What Jesus called his hearers to – and calls us to – is what I would call “differentiated discipleship.”
• Differentiated discipleship is a life of freedom: following Christ with hope and anticipation, and not guilt or “shoulds” or overburdening expectations of others. Alongside comes a sense of freedom from the busy and stressed life of having to tell everyone “yes” to their needs and expectations.
• Differentiated discipleship is a life of confidence and strength. Instead of having to wait on someone else to tell you if you are doing it right, differentiated disciples are tough to intimidate or scare and ready to risk. It is no accident that Jesus also says in this passage: “do not be afraid.”
• Differentiated discipleship is a life of independence: following Christ and not another Christian. A pastor or parent or friend can support you and even offer advice, but no one can define who you are in the eyes of God.
• Differentiated discipleship is a life of grace: allowing others to follow Christ in the way that they are called, not expecting them to do in the way that you do it.

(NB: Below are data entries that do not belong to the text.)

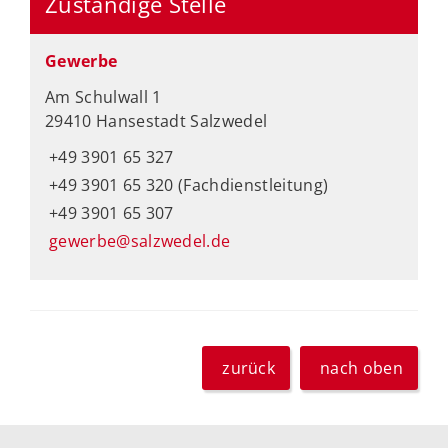
Zuständige Stelle
Gewerbe
Am Schulwall 1
29410 Hansestadt Salzwedel
+49 3901 65 327
+49 3901 65 320 (Fachdienstleitung)
+49 3901 65 307
gewerbe@salzwedel.de
zurück
nach oben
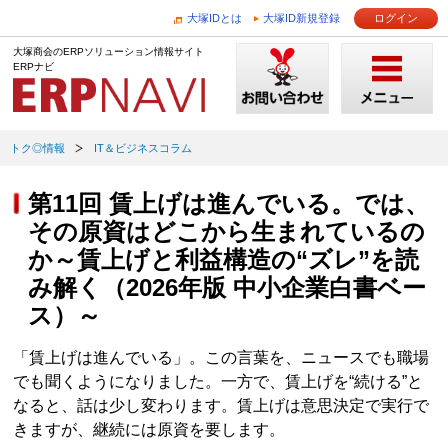
大塚IDとは
大塚ID新規登録
ログイン
大塚商会のERPソリューション情報サイト
ERPナビ
トク◎情報
IT＆ビジネスコラム
第11回 賃上げは進んでいる。では、
その原資はどこから生まれているの
か～賃上げと利益構造の“ズレ”を読
み解く（2026年版 中小企業白書ベー
ス）～
「賃上げは進んでいる」。この言葉を、ニュースでも職場
でも聞くようになりました。一方で、賃上げを“続ける”と
なると、話は少し変わります。賃上げは意思決定で実行で
きますが、継続には原資を要します。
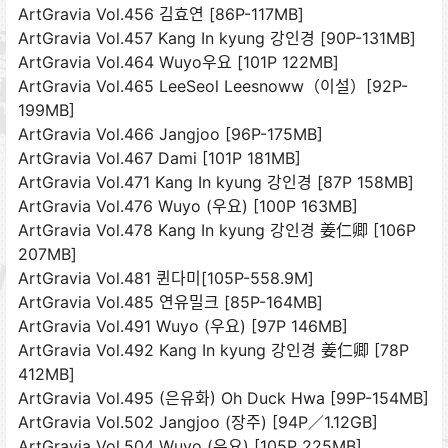
ArtGravia Vol.456 김효연 [86P-117MB]
ArtGravia Vol.457 Kang In kyung 강인경 [90P-131MB]
ArtGravia Vol.464 Wuyo우요 [101P 122MB]
ArtGravia Vol.465 LeeSeol Leesnoww（이설）[92P-
199MB]
ArtGravia Vol.466 Jangjoo [96P-175MB]
ArtGravia Vol.467 Dami [101P 181MB]
ArtGravia Vol.471 Kang In kyung 강인경 [87P 158MB]
ArtGravia Vol.476 Wuyo (우요) [100P 163MB]
ArtGravia Vol.478 Kang In kyung 강인경 姜仁卿 [106P
207MB]
ArtGravia Vol.481 퀸다미[105P-558.9M]
ArtGravia Vol.485 연유밀크 [85P-164MB]
ArtGravia Vol.491 Wuyo (우요) [97P 146MB]
ArtGravia Vol.492 Kang In kyung 강인경 姜仁卿 [78P
412MB]
ArtGravia Vol.495 (은유화) Oh Duck Hwa [99P-154MB]
ArtGravia Vol.502 Jangjoo (장주) [94P／1.12GB]
ArtGravia Vol.504 Wuyo (우요) [105P 225MB]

But above all, a life of differentiated discipleship is hard. It is a hard life to lead and there is a reason that Christ uses the metaphor of a cross to talk about this way of life. It is challenging and difficult. But there is hope. Christ tells us he will never leave us or forsake us.
• But in midst of the challenge, the Spirit is present. Guiding. Leading. Encouraging.
• In the midst of the challenge, others are present. Brothers and sisters in Christ, friends and – yes – even family members who support your call to follow Christ above all else.
• In the midst of the challenge, you are present. It hurts to struggle through the challenges of the faith. But when you do it in a way that feels like you are coming from a place of integrity, there is a deep strength that follows. You are able to be who God has called you to be, and no one can take that from you.
• Finally, in the midst of the challenge, the Gospel is present. And being proclaimed. Every time you take a differentiated stand for the Gospel of Christ, you are serving as a witness to the power of the Resurrected Christ.